DIRECTIONS >> From the records below, transcribe only the lines running from the one with "Уровни деятельности" through the one with "единоличного субъекта экономики". Keep both of those end lines.

EXERCISE DATA >>
◇ ◇ ◇ ◇
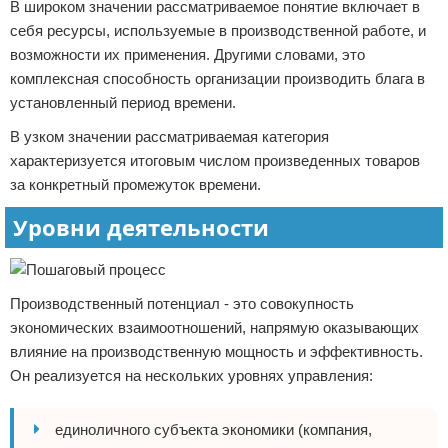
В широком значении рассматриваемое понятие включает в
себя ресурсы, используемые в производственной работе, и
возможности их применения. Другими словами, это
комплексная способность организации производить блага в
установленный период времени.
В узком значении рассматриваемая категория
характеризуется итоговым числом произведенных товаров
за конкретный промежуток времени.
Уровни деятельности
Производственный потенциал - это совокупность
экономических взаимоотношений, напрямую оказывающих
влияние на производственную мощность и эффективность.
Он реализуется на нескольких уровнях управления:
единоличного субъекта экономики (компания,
◇ ◇ ◇ ◇
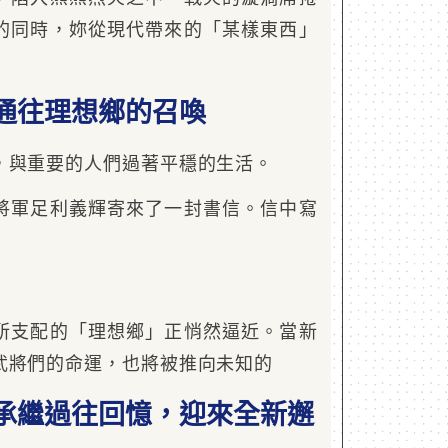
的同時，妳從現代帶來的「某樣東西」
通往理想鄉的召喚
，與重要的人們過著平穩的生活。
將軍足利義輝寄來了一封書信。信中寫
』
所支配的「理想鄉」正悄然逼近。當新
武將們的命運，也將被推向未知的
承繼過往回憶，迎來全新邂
◇ ◇ ◇ ◇
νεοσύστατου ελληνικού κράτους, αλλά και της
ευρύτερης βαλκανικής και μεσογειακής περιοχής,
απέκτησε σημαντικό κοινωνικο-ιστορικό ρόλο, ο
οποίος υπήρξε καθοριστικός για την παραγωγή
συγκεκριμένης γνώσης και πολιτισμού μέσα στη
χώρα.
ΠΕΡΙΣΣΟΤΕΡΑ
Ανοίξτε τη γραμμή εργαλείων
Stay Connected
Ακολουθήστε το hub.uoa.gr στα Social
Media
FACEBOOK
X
◇ ◇ ◇ ◇
RESULT BELOW >>
Уровни деятельности
Производственный потенциал - это совокупность
экономических взаимоотношений, напрямую оказывающих
влияние на производственную мощность и эффективность.
Он реализуется на нескольких уровнях управления:
единоличного субъекта экономики (компания,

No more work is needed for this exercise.